[Collected data]
****************
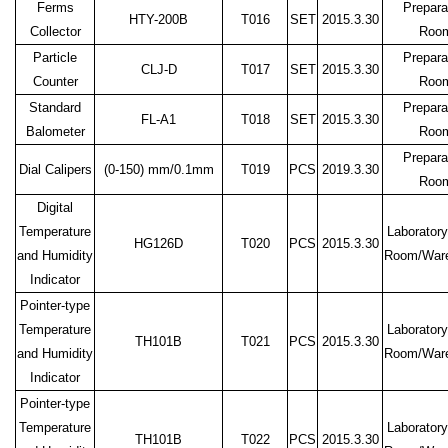
Ferms
Prepara
HTY-200B
T016
SET
2015.3.30
Collector
Roo
Particle
Prepara
CLJ-D
T017
SET
2015.3.30
Counter
Roo
Standard
Prepara
FL-A1
T018
SET
2015.3.30
Balometer
Roo
Prepara
Dial Calipers
(0-150)
mm/0.1mm
T019
PCS
2019.3.30
Roo
Digital
Temperature
Laboratory
HG126D
T020
PCS
2015.3.30
and Humidity
Room/War
Indicator
Pointer-type
Temperature
Laboratory
TH101B
T021
PCS
2015.3.30
and Humidity
Room/War
Indicator
Pointer-type
Temperature
Laboratory
TH101B
T022
PCS
2015.3.30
****************
## [Activity]
Repeat the lines above precisely and skip every picture.

## [Your response]
Ferms
Prepara
HTY-200B
T016
SET
2015.3.30
Collector
Roo
Particle
Prepara
CLJ-D
T017
SET
2015.3.30
Counter
Roo
Standard
Prepara
FL-A1
T018
SET
2015.3.30
Balometer
Roo
Prepara
Dial Calipers
(0-150)
mm/0.1mm
T019
PCS
2019.3.30
Roo
Digital
Temperature
Laboratory
HG126D
T020
PCS
2015.3.30
and Humidity
Room/War
Indicator
Pointer-type
Temperature
Laboratory
TH101B
T021
PCS
2015.3.30
and Humidity
Room/War
Indicator
Pointer-type
Temperature
Laboratory
TH101B
T022
PCS
2015.3.30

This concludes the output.